First, though, I want to say a couple of words about John. I’ve known him since the sixth grade. In fact, that sixth grade class at Findlay also included (among many others) our current state senator Paul Bailey and his future wife, Amy. Now, I disagree with both John and Paul politically a good 75 percent of the time. Okay, with Paul, maybe it’s more like 85 percent. But I still respect them both enormously, think the world of them, and consider them to be good friends. I can say that about a lot of people in this town, and I think many among us have lost sight of that attitude. That said, I thought John was an ideal person to counterbalance my opinion on here… because he will not take it easy on me. He will give me heck and do so in a way that forces me to think. And that will go both ways, to the ultimate benefit of us both (whether we eventually agree or not). And we probably won’t even call each other names or threaten to shoot each other. That’s what America is and what it should be.

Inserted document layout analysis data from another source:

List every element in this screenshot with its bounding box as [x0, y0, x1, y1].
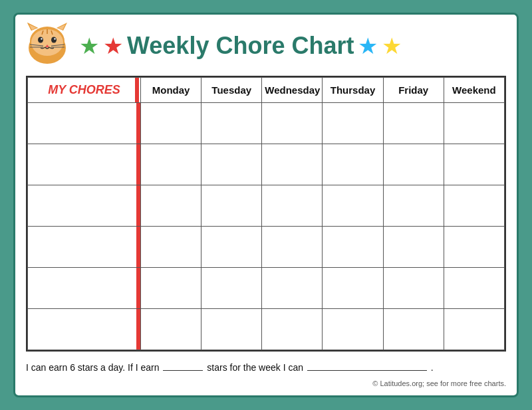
chore-cell-1[interactable] [28, 103, 141, 144]
svg-point-8 [38, 37, 43, 43]
chore-chart-table-container: MY CHORES Monday Tuesday Wednesday Thurs… [26, 76, 506, 352]
chore-cell-2[interactable] [28, 144, 141, 185]
star-red-icon: ★ [103, 33, 123, 59]
table-row [28, 227, 505, 268]
chore-table: MY CHORES Monday Tuesday Wednesday Thurs… [27, 77, 505, 350]
copyright-text: © Latitudes.org; see for more free chart… [26, 379, 506, 387]
chore-cell-6[interactable] [28, 309, 141, 350]
title-area: ★ ★ Weekly Chore Chart ★ ★ [79, 32, 402, 60]
cat-icon [26, 23, 72, 69]
chore-cell-4[interactable] [28, 227, 141, 268]
weekend-header: Weekend [444, 78, 504, 103]
table-row [28, 185, 505, 227]
star-blue-icon: ★ [358, 33, 378, 59]
table-row [28, 103, 505, 144]
page-title: Weekly Chore Chart [127, 32, 354, 60]
star-yellow-icon: ★ [382, 33, 402, 59]
footer-period: . [431, 362, 434, 373]
reward-blank[interactable] [307, 370, 427, 371]
thursday-header: Thursday [323, 78, 383, 103]
footer-line2: stars for the week I can [207, 362, 303, 373]
chores-column-header: MY CHORES [28, 78, 141, 103]
header: ★ ★ Weekly Chore Chart ★ ★ [26, 23, 506, 69]
footer-line1: I can earn 6 stars a day. If I earn [26, 362, 160, 373]
table-row [28, 309, 505, 350]
svg-point-9 [51, 37, 57, 43]
chore-chart-card: ★ ★ Weekly Chore Chart ★ ★ MY CHORES Mon… [13, 13, 519, 397]
my-chores-label: MY CHORES [48, 83, 120, 97]
red-divider-bar [135, 78, 139, 102]
chore-cell-3[interactable] [28, 185, 141, 227]
svg-point-11 [54, 39, 55, 40]
wednesday-header: Wednesday [262, 78, 323, 103]
chore-cell-5[interactable] [28, 268, 141, 309]
friday-header: Friday [383, 78, 444, 103]
table-row [28, 144, 505, 185]
table-row [28, 268, 505, 309]
footer-text: I can earn 6 stars a day. If I earn star… [26, 359, 506, 376]
svg-point-10 [41, 39, 42, 40]
monday-header: Monday [141, 78, 201, 103]
stars-blank[interactable] [163, 370, 203, 371]
tuesday-header: Tuesday [201, 78, 262, 103]
star-green-icon: ★ [79, 33, 99, 59]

All right, then, here’s my story.
I was born in Sparta in 1968. My mom was born here, too; my dad moved here from Overton County when he was eight. My grandparents were all from Jackson or Overton County, where their families had all lived for 100 years or more. My dad’s dad, Doyle Smith Sr., worked as a farmer for decades for Sam Breeding and his son, Bob. Before that, he had been in prison twice, once for making moonshine and once for selling it. My mom’s paternal grandfather, Andrew Dennis, worked at Hunter Funeral Home when the hearses were horse-drawn.
I graduated from White County High School, in 1986. I went into mission work for the next three years, part of it spent in South Florida and part in New York City, working with Haitian immigrants. I served in French-speaking congregations, building on the three years I studied French at WCHS (one of them informally) with the beloved and lamented Mrs. Sarah Jane Thurman. That time spent working to help immigrants was one of the most valuable experiences of my life. Meanwhile, I supported myself (and later my family) by janitorial work for over 20 years. In my 20s, I started to take writing seriously and eventually got published in various magazines and anthologies, then having my novels published. It didn’t go a long way toward paying the bills, though, so, at age 32, I started college at Tennessee Tech as a double-major in English and history. From there, I went to the University of Illinois, where I earned my master’s and Ph.D in history. I was lucky enough to get a job at my alma mater and move back to my hometown.
That’s the abridged version. I am a product of these mountains and hollers, and love them deeply, as I love Sparta and Tennessee. I want only the best for everyone in them. I have a particular passion for the rights and needs of the people who grew up poor like I did. That passion extends to the Natives who were driven from here, to my black friends who also grew up here, to the immigrants (of every shade and religion) who have come here for a better life. To the gay and trans folks. To the recent arrivals.
And it extends to you.
--Troy D. Smith, a White County native, is a novelist and a history professor at Tennessee Tech. His words do not necessarily represent TTU.